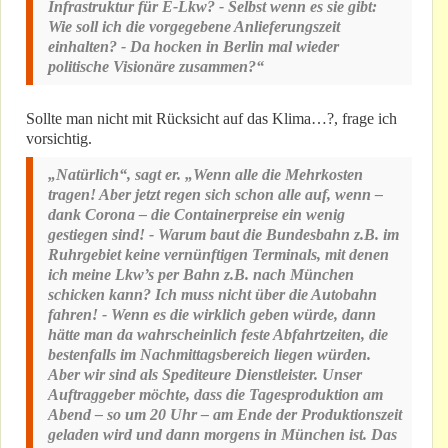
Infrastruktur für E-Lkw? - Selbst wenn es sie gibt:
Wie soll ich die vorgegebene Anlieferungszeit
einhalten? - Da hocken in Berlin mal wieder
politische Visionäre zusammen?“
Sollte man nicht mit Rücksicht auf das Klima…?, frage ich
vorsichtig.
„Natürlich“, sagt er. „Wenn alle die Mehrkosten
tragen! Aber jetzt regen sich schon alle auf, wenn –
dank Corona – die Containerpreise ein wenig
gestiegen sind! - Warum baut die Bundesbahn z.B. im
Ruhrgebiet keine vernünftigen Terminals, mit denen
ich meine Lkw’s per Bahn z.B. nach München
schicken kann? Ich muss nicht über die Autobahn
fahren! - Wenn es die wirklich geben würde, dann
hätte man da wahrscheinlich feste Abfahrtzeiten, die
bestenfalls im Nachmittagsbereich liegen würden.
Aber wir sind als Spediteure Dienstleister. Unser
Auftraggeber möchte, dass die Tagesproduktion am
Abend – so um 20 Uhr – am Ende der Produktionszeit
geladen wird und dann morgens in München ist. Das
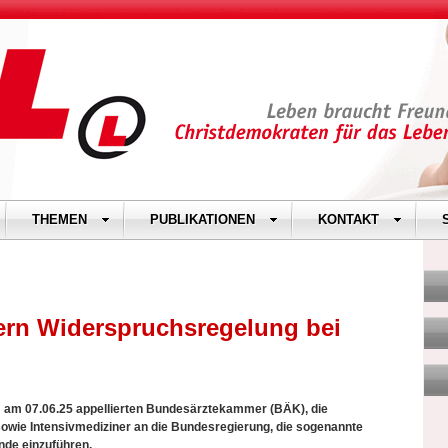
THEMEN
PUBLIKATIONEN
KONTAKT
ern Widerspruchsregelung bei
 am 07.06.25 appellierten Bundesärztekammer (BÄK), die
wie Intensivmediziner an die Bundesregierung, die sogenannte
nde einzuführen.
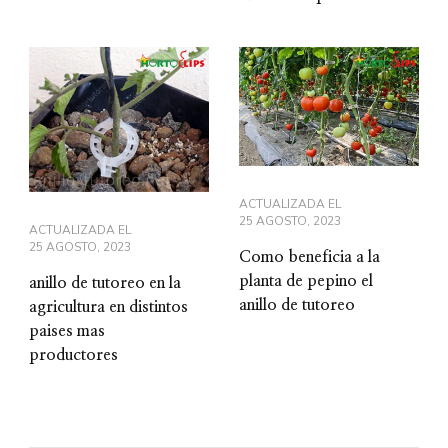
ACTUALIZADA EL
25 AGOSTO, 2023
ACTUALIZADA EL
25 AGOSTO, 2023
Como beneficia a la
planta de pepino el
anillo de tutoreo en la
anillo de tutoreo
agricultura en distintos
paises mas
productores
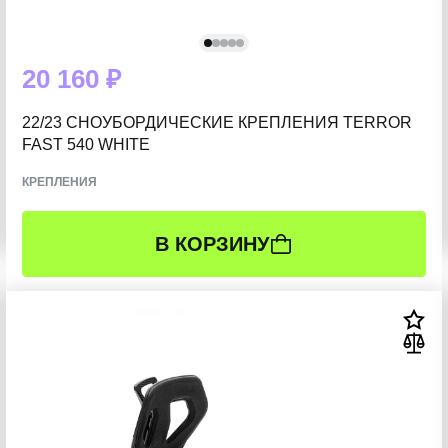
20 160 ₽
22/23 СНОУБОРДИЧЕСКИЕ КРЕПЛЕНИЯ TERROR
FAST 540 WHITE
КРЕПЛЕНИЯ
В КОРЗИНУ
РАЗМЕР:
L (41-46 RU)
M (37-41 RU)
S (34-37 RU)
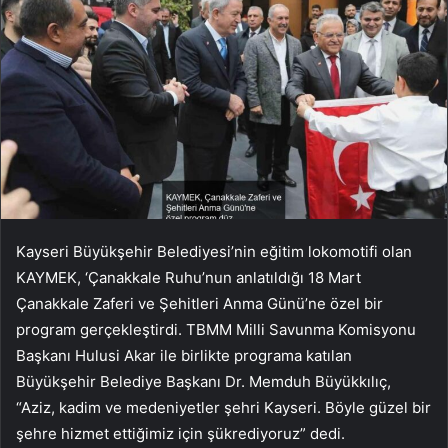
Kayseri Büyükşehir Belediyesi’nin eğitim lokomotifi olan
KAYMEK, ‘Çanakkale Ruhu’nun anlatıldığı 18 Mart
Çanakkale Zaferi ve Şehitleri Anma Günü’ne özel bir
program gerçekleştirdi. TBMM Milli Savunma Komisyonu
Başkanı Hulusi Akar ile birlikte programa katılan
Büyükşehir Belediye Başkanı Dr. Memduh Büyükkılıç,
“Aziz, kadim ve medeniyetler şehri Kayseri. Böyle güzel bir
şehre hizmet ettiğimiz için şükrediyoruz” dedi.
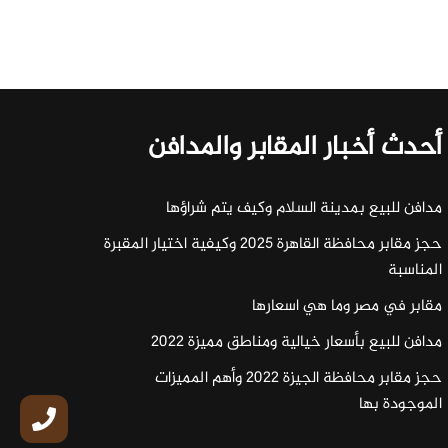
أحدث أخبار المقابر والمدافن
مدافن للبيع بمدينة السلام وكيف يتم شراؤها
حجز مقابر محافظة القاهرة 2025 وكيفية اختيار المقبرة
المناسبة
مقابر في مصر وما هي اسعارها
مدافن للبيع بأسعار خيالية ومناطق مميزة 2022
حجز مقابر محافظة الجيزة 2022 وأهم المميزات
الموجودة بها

§ §

Within the listing above, copy exactly the lines that start at the one with "FAST 540 WHITE" and continue through the one with "Çanakkale Zaferi ve". Omit pictures.

FAST 540 WHITE
КРЕПЛЕНИЯ
В КОРЗИНУ
РАЗМЕР:
L (41-46 RU)
M (37-41 RU)
S (34-37 RU)
Kayseri Büyükşehir Belediyesi’nin eğitim lokomotifi olan
KAYMEK, ‘Çanakkale Ruhu’nun anlatıldığı 18 Mart
Çanakkale Zaferi ve Şehitleri Anma Günü’ne özel bir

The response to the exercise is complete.